The way a CPU runs a program that is compiled down into a binary, is that it executes the series of instructions on a single core. More modern CPUs have hyperthreading which puts two threads in each core so it may actually run on one of those threads. There are also a handful of registers where the program can store variables it's using right now, a stack that has more variables and a stack of what functions we called to get to the statement we are in now, and L1, L2 and L3 caches that store yet more variables inside memory and are too large to fit in other storage places.

None of this is applicable to GPUs at all though. They have a different way of executing functions (not programs, CUDA doesn't support main() functions which means that CUDA needs to be initialized by a C/C++ function running on the CPU).

In a GPU, you don't have cores, you have blocks of several hundred threads executing a bunch of statements in parallel. Whereas you'd have to explicitly add parallelism to CPU programs to make them use all the cores, all CUDA programs are natually parallel with no user additions needed to make it work.

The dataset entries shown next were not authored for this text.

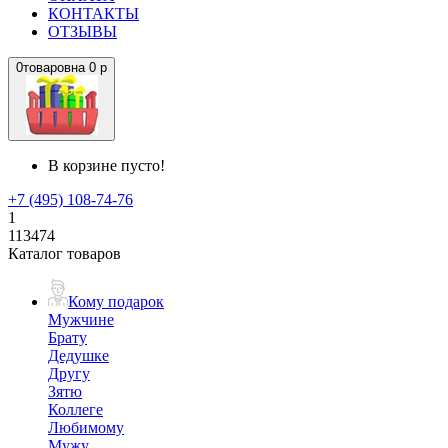
КОНТАКТЫ
ОТЗЫВЫ
0
товаров
на
0 р
В корзине пусто!
+7 (495) 108-74-76
1
113474
Каталог товаров
Кому подарок
Мужчине
Брату
Дедушке
Другу
Зятю
Коллеге
Любимому
Мужу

Let's talk more about blocks. Blocks all have an x,y,z index that uniquely identify the block. Blocks can be organized all in one line, or they can be in a rectangle format. At any rate, a group of blocks is caled a grid. The maximum grid size is 2^31-1 by 65535 by 65535. Of course you can't run that many threads at once. You are limited to executing as many blocks at once as your GPUs has Streaming Multiprocessors (see below).

Within each block, there are several threads in a block, which have an x,y,z index within the block. Due to engineering limitations, threads in the same block can't send data to each other (however they can send data to threads in other blocks). They all have to run in parallel. Threads also have a maximum dimension size, though it's much smaller than a block's dimension in modern GPUs it's 1024x1024x64 threads per block, up to 1024 threads in a block. Making a bigger grid size than 1024 threads will make the CUDA program fail to launch.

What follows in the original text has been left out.